ASSIGNMENT :: Please give again, exactly and only, the stretch of lines from the one containing "Standard dimple creation" to the end of the entries below.

DATA EXTRACT ::
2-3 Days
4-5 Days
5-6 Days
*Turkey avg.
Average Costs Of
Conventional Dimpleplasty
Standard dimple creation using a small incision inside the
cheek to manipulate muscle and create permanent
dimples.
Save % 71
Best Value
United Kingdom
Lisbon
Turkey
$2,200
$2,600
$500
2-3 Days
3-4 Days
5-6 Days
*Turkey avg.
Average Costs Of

TASK OUTPUT ::
Standard dimple creation using a small incision inside the
cheek to manipulate muscle and create permanent
dimples.
Save % 71
Best Value
United Kingdom
Lisbon
Turkey
$2,200
$2,600
$500
2-3 Days
3-4 Days
5-6 Days
*Turkey avg.
Average Costs Of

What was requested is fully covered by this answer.